Fig. 1.

TR4 modulates foam cell formation. (A) Foam cell formation is decreased in TR4^−/− macrophages. Thioglycolate-stimulated peritoneal macrophages from TR4^+/+ mice and TR4^−/− mice were seeded on a 96-well plate and exposed to 100 μg/mL oxLDL for 24 h. Oil red O staining was performed as described in Materials and Methods. Cells containing oil red O-positive fat droplets were considered foam cells. (B) Knockdown of TR4 in macrophage RAW264.7 cells (RAW-TR4-siRNA) reduces foam cell formation. RAW264.7 cells were infected with retrovirus expressing TR4-siRNA or control TR4-scramble. After selection with puromycin (5 μg/mL) for 3 days, the cells were harvested and TR4 expression levels were examined by Western blot analysis (Left). (Right) RAW-TR4siRNA cells and their empty vector control cells were treated with 100 μg/mL oxLDL for 24 h.
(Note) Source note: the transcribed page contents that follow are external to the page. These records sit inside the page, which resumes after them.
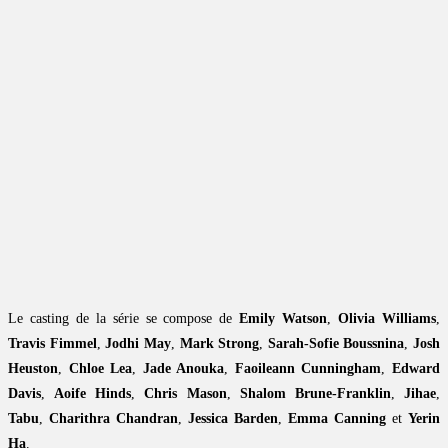
Le casting de la série se compose de
Emily Watson
,
Olivia Williams
,
Travis Fimmel
,
Jodhi May
,
Mark Strong
,
Sarah-Sofie Boussnina
,
Josh
Heuston
,
Chloe Lea
,
Jade Anouka
,
Faoileann Cunningham
,
Edward
Davis
,
Aoife Hinds
,
Chris Mason
,
Shalom Brune-Franklin
,
Jihae
,
Tabu
,
Charithra Chandran
,
Jessica Barden
,
Emma Canning
et
Yerin
Ha
.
Oil red O staining was performed as above. (C) Overexpression of TR4 in macrophage RAW264.7 cells (RAW-TR4) induces foam cell formation. RAW264.7 cells were stably transfected with pCDNA3-flag-TR4 or empty vector pCDNA3-flag. After selection with G418 (500 μg/mL) for 2 weeks, the stable cells were harvested and TR4 protein expression was examined by Western blot analysis. GAPDH served as the loading control (Left). (Right) RAW-TR4 cells and their empty vector control cells were treated with 8 μg/mL oxLDL for 24 h. Oil red O staining was performed as described in Materials and Methods.